How to clean up your bike

Photo courtesy of Wikimedia Commons

Before taking your bike out for a spin, especially if you haven't gone out in a while, it's a good idea to clean it up, service it, and make sure you're safe. It also doesn't hurt to have a shiny bike that doesn't squeak when you go out on a ride with your friends. And you can do all this in the privacy of your own home.

What you will need

1. Lubricant for your chains

2. Dish soap or de-greasing solution

3. Toothpaste

4. Rags

5. Small brush (toothbrush also works)

6. Large brush (toilet scrubber works as well)

7. A bucket or large container

8. Supply of water (garden hose)

Optional item

1. An iPod or some music to keep you entertained

The process (a basic clean-up)

1. If your bike is making weird noises, your problem is most likely rooted in your chain and gears. An easy solution to this somewhat embarassing problem is to clean it up and relubricate it.

2. Fill your bucket with some warm water, and create a soapy solution. Take your large brush and scrub away at your gears. Don't be afraid to be too liberal with your dish soap. It can take a lot to take the grease off your bike.

3. Remember, you have two sets of gears. One in the back (on the back wheel), and one in the front (by your pedals). Keep scrubbing until you get a majority of the gunk off the gears. You can shift gears to clean up the gears where the chain is blocking access. Feel free to empty out your bucket and re-fill it whenever you need to.

4. Once your gears are all soapy, take the large brush and apply some soapy solution to the chain. Cleaning the chain can be frustrating and tiring, but it's the most important part of maintaining your bike. Using your small brush, and applying lots of dish soap, scrub out all the grime in between the links.

5. If you feel that your chains are clean enough, move on back to your gears. Take a rag (preferably a thin one) and soak it in the soapy solution. Now work your way through each individual gear and clean out the gunk in between the gears.
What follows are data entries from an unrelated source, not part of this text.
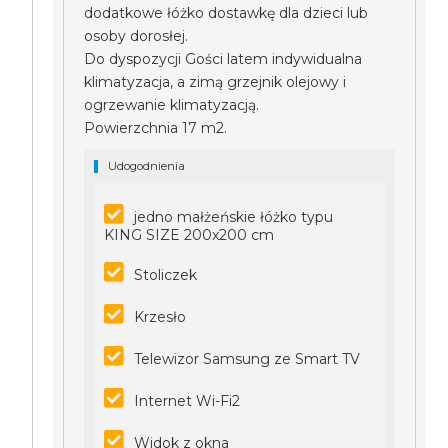
dodatkowe łóżko dostawkę dla dzieci lub
osoby dorosłej.
Do dyspozycji Gości latem indywidualna
klimatyzacja, a zimą grzejnik olejowy i
ogrzewanie klimatyzacją.
Powierzchnia 17 m2.
Udogodnienia
jedno małżeńskie łóżko typu
KING SIZE 200x200 cm
Stoliczek
Krzesło
Telewizor Samsung ze Smart TV
Internet Wi-Fi2
Widok z okna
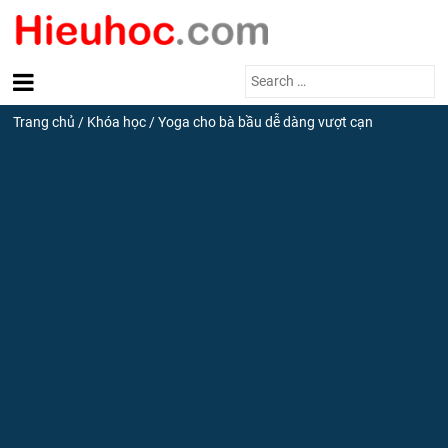
Search
for:
Trang chủ
/
Khóa học
/
Yoga cho bà bầu dễ dàng vượt cạn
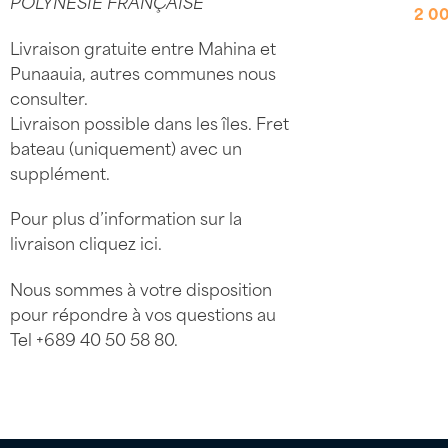
POLYNÉSIE FRANÇAISE
2 0
Livraison gratuite entre Mahina et
Punaauia, autres communes nous
consulter.
Livraison possible dans les îles. Fret
bateau (uniquement) avec un
supplément.
Pour plus d’information sur la
livraison
cliquez ici
.
Nous sommes à votre disposition
pour répondre à vos questions au
Tel
+689 40 50 58 80
.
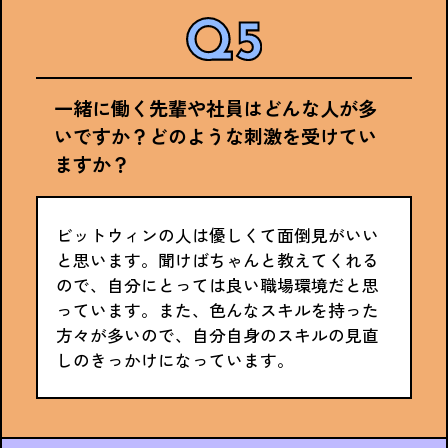
一緒に働く先輩や社員はどんな人が多
いですか？どのような刺激を受けてい
ますか？
ビットウィンの人は優しくて面倒見がいい
と思います。聞けばちゃんと教えてくれる
ので、自分にとっては良い職場環境だと思
っています。また、色んなスキルを持った
方々が多いので、自分自身のスキルの見直
しのきっかけになっています。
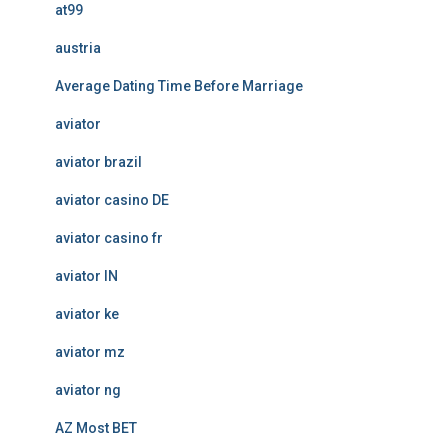
at99
austria
Average Dating Time Before Marriage
aviator
aviator brazil
aviator casino DE
aviator casino fr
aviator IN
aviator ke
aviator mz
aviator ng
AZ Most BET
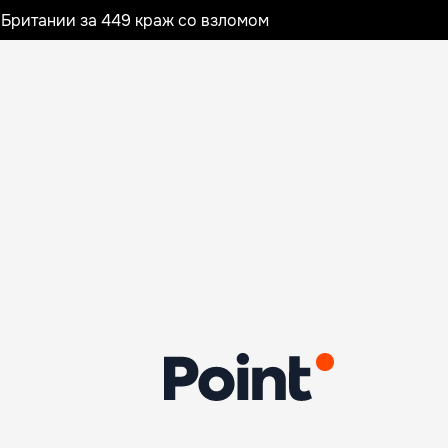
Британии за 449 краж со взломом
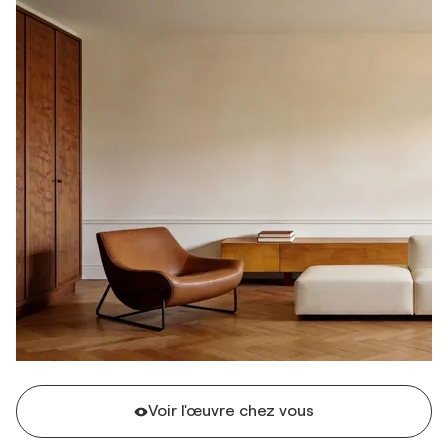
Voir l'œuvre chez vous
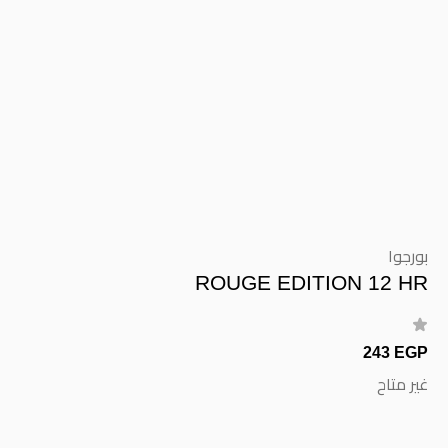
بورجوا
ROUGE EDITION 12 HR
243 EGP
غير متاح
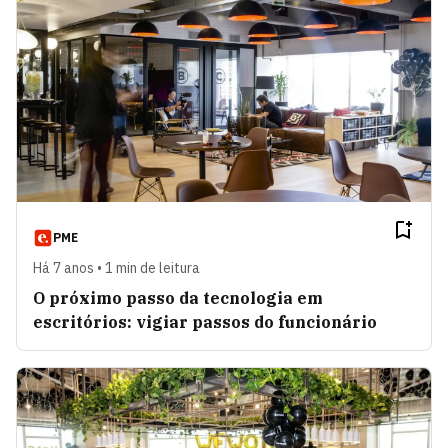
PME
Há 7 anos • 1 min de leitura
O próximo passo da tecnologia em
escritórios: vigiar passos do funcionário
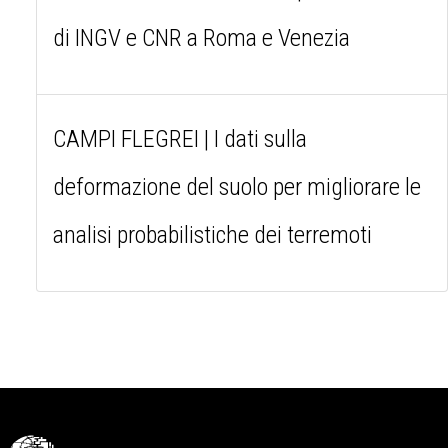
di INGV e CNR a Roma e Venezia
CAMPI FLEGREI | I dati sulla
deformazione del suolo per migliorare le
analisi probabilistiche dei terremoti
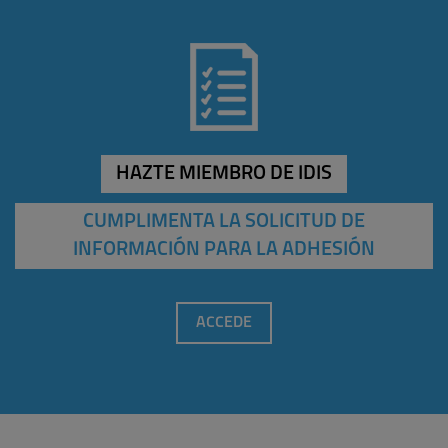
HAZTE MIEMBRO DE IDIS
CUMPLIMENTA LA SOLICITUD DE
INFORMACIÓN PARA LA ADHESIÓN
ACCEDE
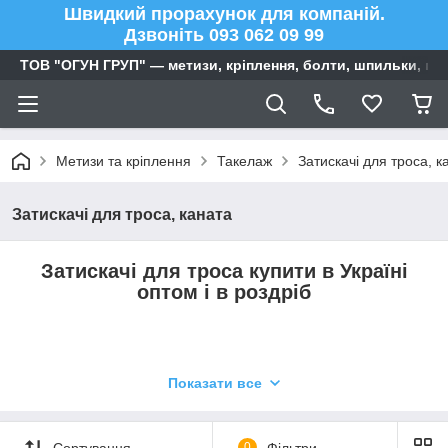
Швидкий прорахунок для компаній.
Дзвоніть 093 062 09 99
ТОВ "ОГУН ГРУП" — метизи, кріплення, болти, шпильки, га
Метизи та кріплення
Такелаж
Затискачі для троса, к
Затискачі для троса, каната
Затискачі для троса купити в Україні
оптом і в роздріб
На сайті представлений широкий асортимент
Показати все
такелажу, для прорахунку оптової ціни на затискачі
для троса, канатів телефонуйте менеджерам
093 062
09 99
Сортування
0
Фільтри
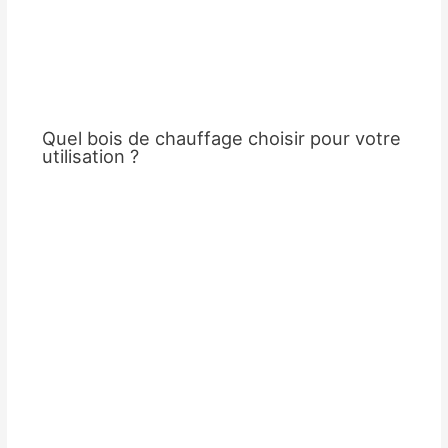
Quel bois de chauffage choisir pour votre
utilisation ?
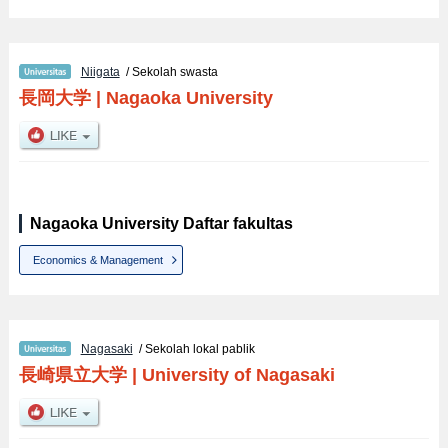
Niigata
/ Sekolah swasta
長岡大学
|
Nagaoka University
Nagaoka University Daftar fakultas
Economics & Management
Nagasaki
/ Sekolah lokal pablik
長崎県立大学
|
University of Nagasaki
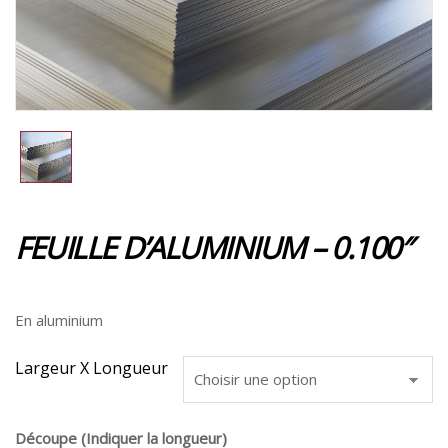
FEUILLE D’ALUMINIUM – 0.100″
En aluminium
Largeur X Longueur
Découpe (Indiquer la longueur)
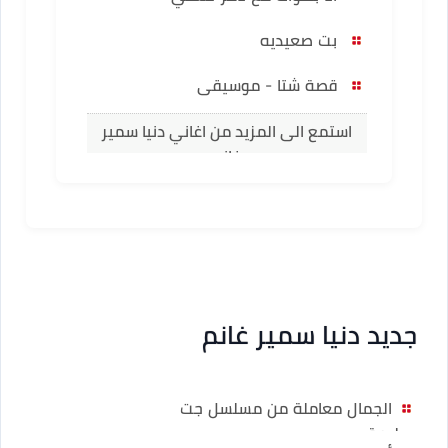
بت صعيديه
قصة شتا - موسيقى
استمع الى المزيد من اغاني دنيا سمير
غانم
جديد دنيا سمير غانم
الجمال معاملة من مسلسل جت
سليمة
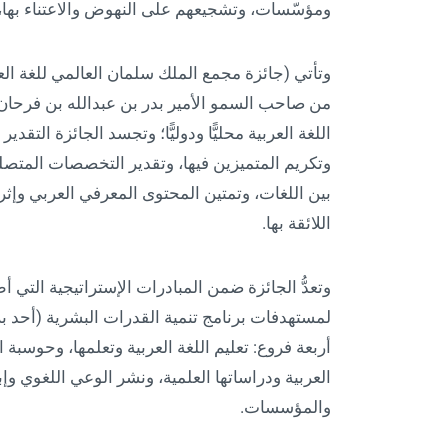
ومؤسّسات، وتشجيعهم على النهوض والاعتناء بها،
وتأتي (جائزة مجمع الملك سلمان العالمي للغة ال
من صاحب السمو الأمير بدر بن عبدالله بن فرحا
اللغة العربية محليًّا ودوليًّا؛ وتجسد الجائزة التقد
وتكريم المتميزين فيها، وتقدير التخصصات المتصلة 
بين اللغات، وتمتين المحتوى المعرفي العربي وإثرا
اللائقة بها.
وتعدُّ الجائزة ضمن المبادرات الإستراتيجية التي أ
أربعة فروع: تعليم اللغة العربية وتعلمها، وحوسبة ال
العربية ودراساتها العلمية، ونشر الوعي اللغوي وإب
والمؤسسات.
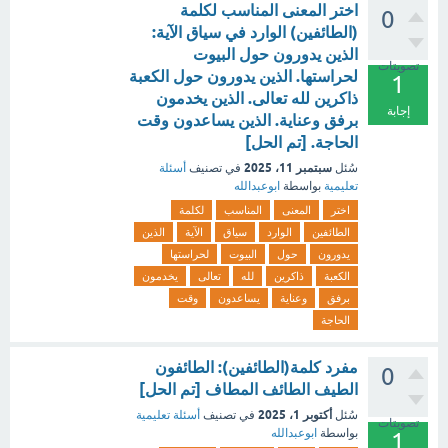
اختر المعنى المناسب لكلمة
0
(الطائفين) الوارد في سياق الآية:
الذين يدورون حول البيوت
تصويتات
لحراستها. الذين يدورون حول الكعبة
1
ذاكرين لله تعالى. الذين يخدمون
إجابة
برفق وعناية. الذين يساعدون وقت
الحاجة. [تم الحل]
سبتمبر 11، 2025
سُئل
في تصنيف
أسئلة
تعليمية
بواسطة
ابوعبدالله
اختر
المعنى
المناسب
لكلمة
الطائفين
الوارد
سياق
الآية
الذين
يدورون
حول
البيوت
لحراستها
الكعبة
ذاكرين
لله
تعالى
يخدمون
برفق
وعناية
يساعدون
وقت
الحاجة
مفرد كلمة(الطائفين): الطائفون
0
الطيف الطائف المطاف [تم الحل]
أكتوبر 1، 2025
سُئل
في تصنيف
أسئلة تعليمية
تصويتات
بواسطة
ابوعبدالله
1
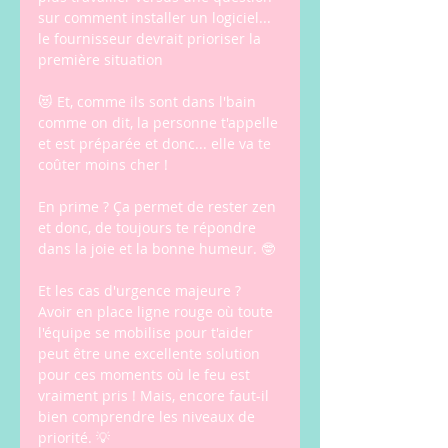
sur comment installer un logiciel... 
le fournisseur devrait prioriser la 
première situation
😻 Et, comme ils sont dans l'bain 
comme on dit, la personne t'appelle 
et est préparée et donc... elle va te 
coûter moins cher !
En prime ? Ça permet de rester zen 
et donc, de toujours te répondre 
dans la joie et la bonne humeur. 🤓 
Et les cas d'urgence majeure ? 
Avoir en place ligne rouge où toute 
l'équipe se mobilise pour t'aider 
peut être une excellente solution 
pour ces moments où le feu est 
vraiment pris ! Mais, encore faut-il 
bien comprendre les niveaux de 
priorité. 💡 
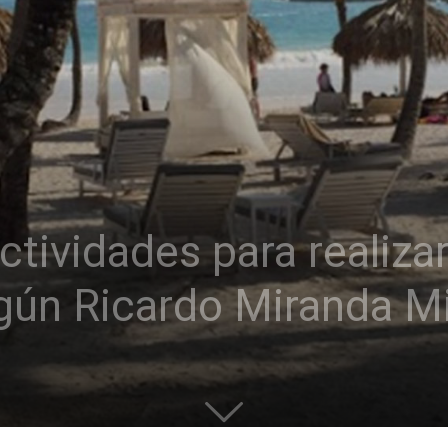
ctividades para realiza
gún Ricardo Miranda Mi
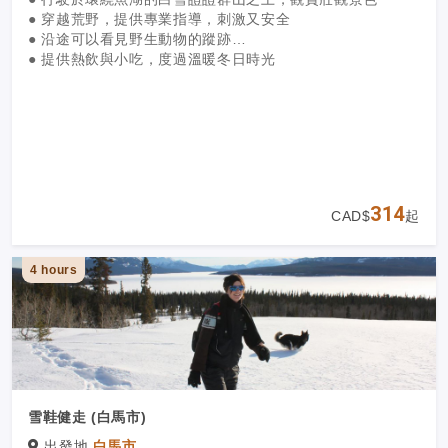
● 穿越荒野，提供專業指導，刺激又安全
● 沿途可以看見野生動物的蹤跡
● 提供熱飲與小吃，度過溫暖冬日時光
314
CAD$
起
4 hours
雪鞋健走 (白馬市)
出發地
白馬市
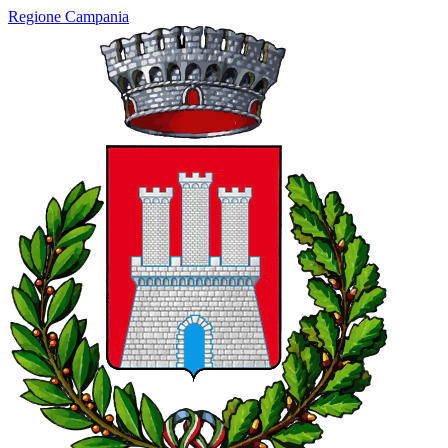
Regione Campania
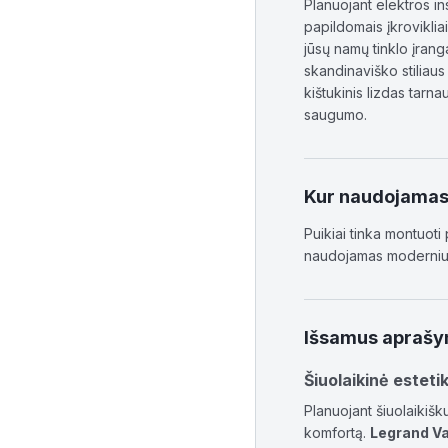
Planuojant elektros ins
papildomais įkroviklia
jūsų namų tinklo įrang
skandinaviško stiliaus
kištukinis lizdas tarn
saugumo.
Kur naudojama
Puikiai tinka montuoti
naudojamas moderniuo
Išsamus apraš
Šiuolaikinė esteti
Planuojant šiuolaikišku
komfortą.
Legrand Va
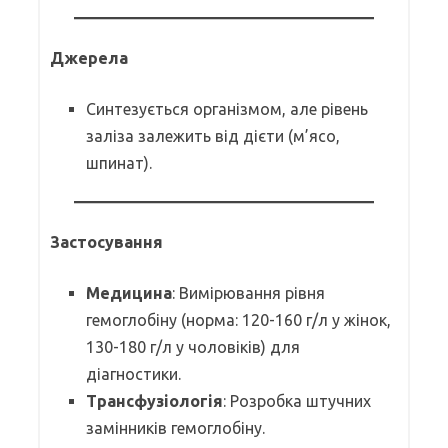
Джерела
Синтезується організмом, але рівень
заліза залежить від дієти (м’ясо,
шпинат).
Застосування
Медицина
: Вимірювання рівня
гемоглобіну (норма: 120-160 г/л у жінок,
130-180 г/л у чоловіків) для
діагностики.
Трансфузіологія
: Розробка штучних
замінників гемоглобіну.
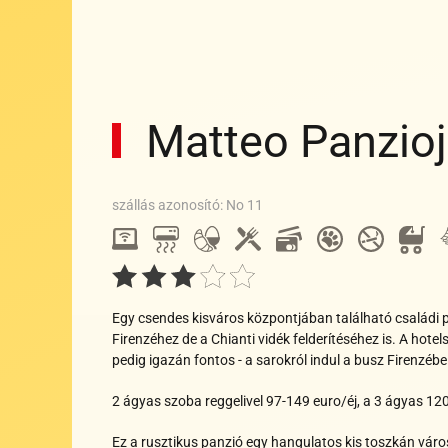
Matteo Panzio
Wi-
fi
Étterem
Állatbará
Nem
Reggeli
Bankkártya
Klíma
szállás azonosító: No 11
Wi-
Étterem
Állatbarát
Nemdoh
Reggeli
Bankkártya
Klíma
G
fi
Étterem
Állatbarát
Nemdo
Reggeli
Bankkártya
Klíma
G
Wi-
fi
Egy csendes kisváros központjában található családi pan
Firenzéhez de a Chianti vidék felderítéséhez is. A hote
pedig igazán fontos - a sarokról indul a busz Firenzébe
2 ágyas szoba reggelivel 97-149 euro/éj, a 3 ágyas 12
Ez a rusztikus panzió egy hangulatos kis toszkán város 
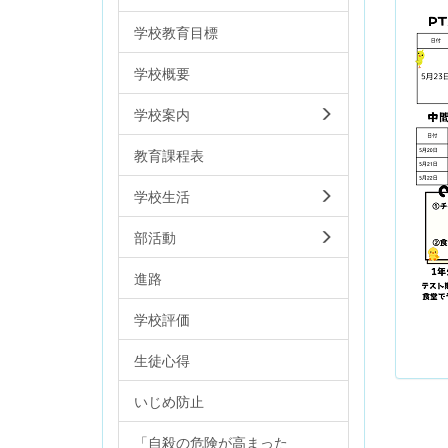
学校教育目標
学校概要
学校案内
教育課程表
学校生活
部活動
進路
学校評価
生徒心得
いじめ防止
「自殺の危険が高まった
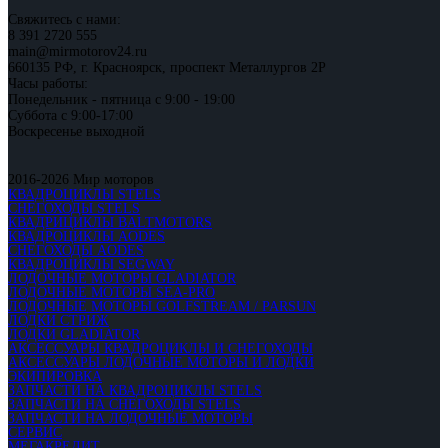
Свяжитесь с нами:
8 391 2720 555
main@mirmotorov24.ru
660135 РФ, г. Красноярск, проспект Металлургов 2Р
Часы работы:
Понедельник - пятница с 9:00 - 19:00
Суббота с 9:00-17:00
Воскресенье выходной
2016-2026 Мир моторов
КВАДРОЦИКЛЫ STELS
СНЕГОХОДЫ STELS
КВАДРИЦИКЛЫ BALTMOTORS
КВАДРОЦИКЛЫ AODES
СНЕГОХОДЫ AODES
КВАДРОЦИКЛЫ SEGWAY
ЛОДОЧНЫЕ МОТОРЫ GLADIATOR
ЛОДОЧНЫЕ МОТОРЫ SEA-PRO
ЛОДОЧНЫЕ МОТОРЫ GOLFSTREAM / PARSUN
ЛОДКИ СТРИЖ
ЛОДКИ GLADIATOR
АКСЕССУАРЫ КВАДРОЦИКЛЫ И СНЕГОХОДЫ
АКСЕССУАРЫ ЛОДОЧНЫЕ МОТОРЫ И ЛОДКИ
ЭКИПИРОВКА
ЗАПЧАСТИ НА КВАДРОЦИКЛЫ STELS
ЗАПЧАСТИ НА СНЕГОХОДЫ STELS
ЗАПЧАСТИ НА ЛОДОЧНЫЕ МОТОРЫ
СЕРВИС
МЕГАКРЕДИТ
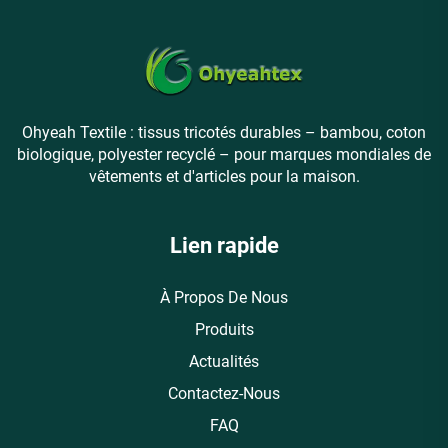
Ohyeah Textile : tissus tricotés durables – bambou, coton
biologique, polyester recyclé – pour marques mondiales de
vêtements et d'articles pour la maison.
Lien rapide
À Propos De Nous
Produits
Actualités
Contactez-Nous
FAQ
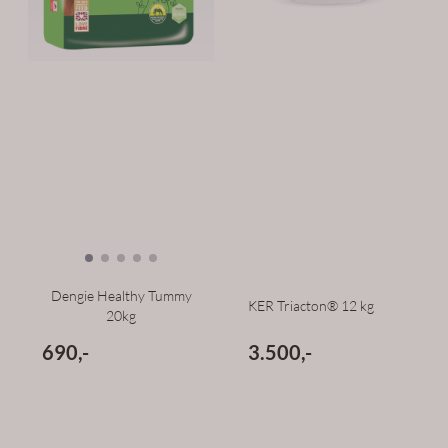
Dengie Healthy Tummy
KER Triacton® 12 kg
20kg
690,-
3.500,-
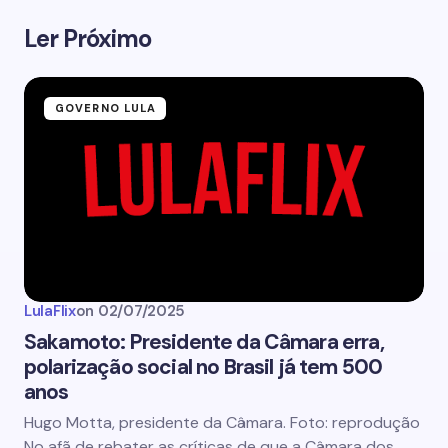
Ler Próximo
GOVERNO LULA
LulaFlix
on
02/07/2025
Sakamoto: Presidente da Câmara erra,
polarização social no Brasil já tem 500
anos
Hugo Motta, presidente da Câmara. Foto: reprodução
No afã de rebater as críticas de que a Câmara dos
Remember to do both the front and the back.

6. Taking a bucket of warm water or a hose, rinse out all the soap and gunk you've cleaned out.

7. Repeat steps 2 to 6 as many times necessary to get to a level of cleanliness satisfactory to you. But if you can see large chunks of gunk left in the chain and gears, you probably have not done enough work.

8. If you want to polish your chain and gears, take some toothpaste and apply it liberally over all the surfaces with the small brush. Let it sit for several minutes before re-lathering the surfaces with the wet brush. Then, let it sit again for a couple minutes before rinsing out the toothpaste either with a bucket of warm water or with a hose.

9. If you want the other parts of your bike to shine as well, in a similar process, take the large brush to clean up and brush off any dirt and grime. Then, apply toothpaste on the surfaces you want to make shine (wheel rims, the frame, etc.).

10. Air dry your bike once you've finished cleaning it up.

11. Take your lubricant and apply it on your chains. Make sure you shift around the gears to make sure you get enough lubricant. But it's always easy to get too much lubricant on, so after applying, let the lubricant sit for a while. Then, wipe off the excess using a clean rag. Your best test to know whether or not you have enough lubricant on is to listen.

12. Similarly, lubricate all the other parts of the bike that you've cleaned up (i.e. brake cables, wheel sprockets, and so on). This will get rid of any weird noises, and ensure people on the road don't give you funny looks.